Recent economic data suggest that this is beginning to take place. Consumer sentiment in April rose to its highest level since the beginning of the pandemic, and consumer spending, as noted above, increased at a strong clip in Q1 2021. Wages and salaries increased by one percent in Q1 — up 2.7 percent since last March — giving consumers more disposable income. Retail sales, which took a significant hit in 2020, were up 9.8 percent in March, with the restaurant and travel sectors seeing strong spending in Q1.
How much pent-up demand is there in the economy? Spending on services continues to lag behind pre-pandemic levels, and as economist Jason Furman has pointed out, it is still unclear whether individuals will take more vacations or eat out more frequently this year to make up for lost services during the pandemic.
A factor that will play a key role in consumer demand this year is savings. Personal savings totaled $6.04 trillion in March — up by around $5 trillion since February 2020 — and the personal savings rate spiked to 27.6 percent. The effect of this savings boom by consumers remains unclear. The accumulation in savings has been driven by the highest income earners, and since wealthier individuals are more likely in general to save more as a percentage of their income, the money saved up during the pandemic could be spent slowly. The opposite outcome could also result, since the savings buildup has been largest among older wealthy individuals — a group that is mostly vaccinated and has a higher propensity to spend on hospitality and leisure.

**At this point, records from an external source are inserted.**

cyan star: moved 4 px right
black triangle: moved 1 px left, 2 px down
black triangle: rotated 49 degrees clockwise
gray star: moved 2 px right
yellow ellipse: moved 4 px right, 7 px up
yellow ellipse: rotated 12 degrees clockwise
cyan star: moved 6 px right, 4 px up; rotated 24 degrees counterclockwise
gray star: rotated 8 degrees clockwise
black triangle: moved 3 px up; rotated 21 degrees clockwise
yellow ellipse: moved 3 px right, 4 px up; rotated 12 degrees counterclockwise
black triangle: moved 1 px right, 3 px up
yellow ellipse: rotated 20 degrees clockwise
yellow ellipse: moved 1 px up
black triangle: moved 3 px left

Checking Deposits by Income Group
Source: Federal Reserve, graph produced by the Wall Street Journal
Federal Stimulus and Consumer Behavior
Of the $4.2 trillion increase in household income in March, stimulus payments from the American Rescue Plan (ARP) accounted for about $3.95 trillion. The positive effects on consumption from enhanced unemployment benefits and direct stimulus payments, delivered through the CARES Act and American Rescue Plan, cannot be understated. During the Great Recession, it took 23 months for personal consumption to reach its pre-financial crisis levels. However, even in the midst of on-and-off lockdowns, personal consumption fully returned to pre-pandemic levels after only 14 months.
Aggressive federal policy to put money in the pockets of families paid off, with consumer household spending increasing by $546 on average in the initial two weeks of CARES Act stimulus payments. Based on Federal Reserve survey data, the cumulative effect of multi-round stimulus payments alone increased consumer spending by at least $228 billion.

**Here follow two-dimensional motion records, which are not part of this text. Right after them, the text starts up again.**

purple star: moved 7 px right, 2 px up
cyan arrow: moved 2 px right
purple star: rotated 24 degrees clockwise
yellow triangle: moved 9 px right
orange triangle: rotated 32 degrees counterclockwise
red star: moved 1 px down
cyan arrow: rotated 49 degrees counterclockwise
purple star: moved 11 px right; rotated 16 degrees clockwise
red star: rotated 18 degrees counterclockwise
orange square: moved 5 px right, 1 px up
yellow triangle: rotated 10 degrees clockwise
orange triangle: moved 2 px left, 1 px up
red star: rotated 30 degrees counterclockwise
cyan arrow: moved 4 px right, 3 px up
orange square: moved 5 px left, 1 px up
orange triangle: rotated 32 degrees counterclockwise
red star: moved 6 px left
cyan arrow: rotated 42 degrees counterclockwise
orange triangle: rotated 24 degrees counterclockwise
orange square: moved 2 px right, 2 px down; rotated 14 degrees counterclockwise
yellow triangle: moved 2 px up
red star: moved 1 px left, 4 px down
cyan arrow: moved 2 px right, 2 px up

As Congress pivots away from immediate relief and toward infrastructure policy, the success of the CARES Act and ARP demonstrates the need for Congress to go big to support consumers in the long term. Over the past 20 years, while consumer goods prices increased by only 50 percent, the costs of childcare rose by 100 percent and the cost of four-year college by nearly 250 percent.

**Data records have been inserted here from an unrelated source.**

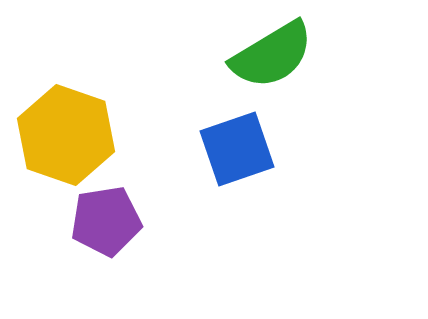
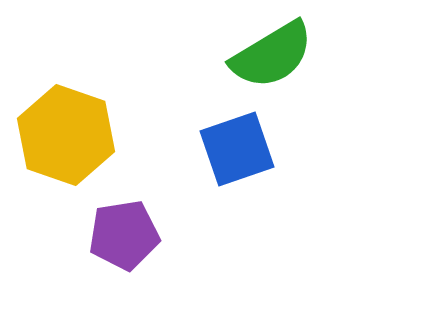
purple pentagon: moved 18 px right, 14 px down
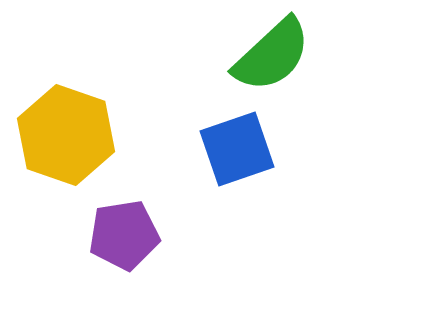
green semicircle: rotated 12 degrees counterclockwise
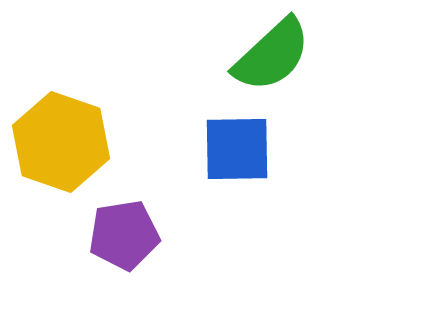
yellow hexagon: moved 5 px left, 7 px down
blue square: rotated 18 degrees clockwise
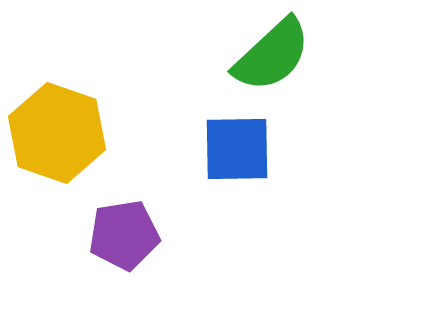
yellow hexagon: moved 4 px left, 9 px up
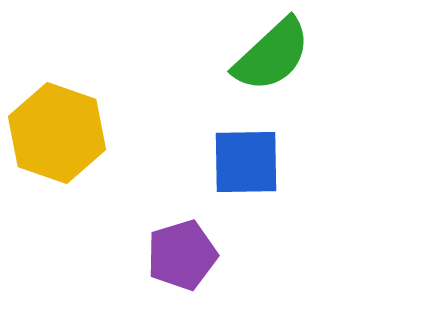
blue square: moved 9 px right, 13 px down
purple pentagon: moved 58 px right, 20 px down; rotated 8 degrees counterclockwise
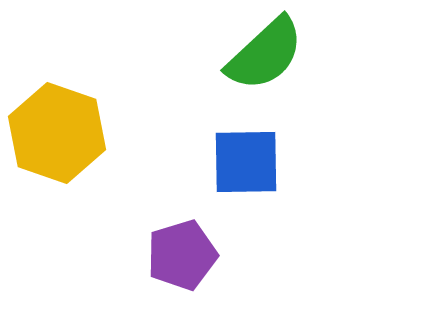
green semicircle: moved 7 px left, 1 px up
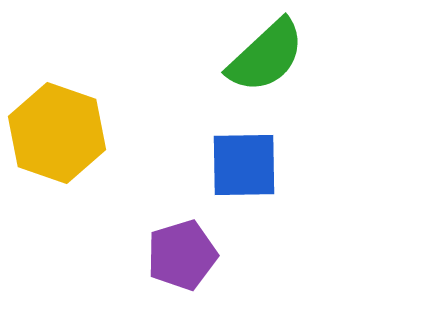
green semicircle: moved 1 px right, 2 px down
blue square: moved 2 px left, 3 px down
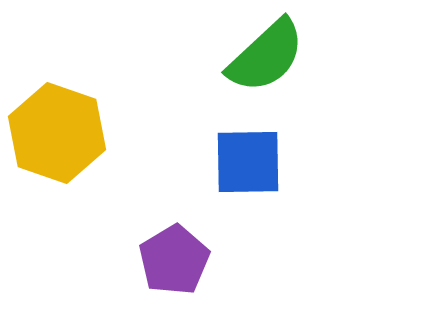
blue square: moved 4 px right, 3 px up
purple pentagon: moved 8 px left, 5 px down; rotated 14 degrees counterclockwise
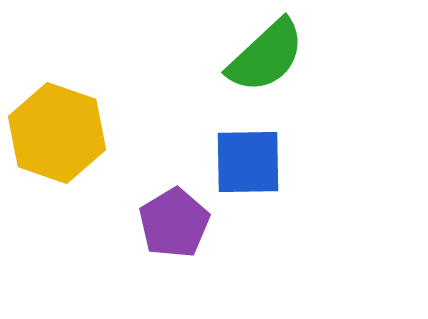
purple pentagon: moved 37 px up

Congress can alleviate spiraling costs of childcare and higher education with direct investments, as proposed in President Biden’s American Families Plan. Additionally, Biden’s proposal to permanently expand the Earned Income Tax Credit and keep the Child Tax Credit fully refundable would provide a direct cash benefit to low-income families, who are most likely to use the money on consumption rather than putting it into savings.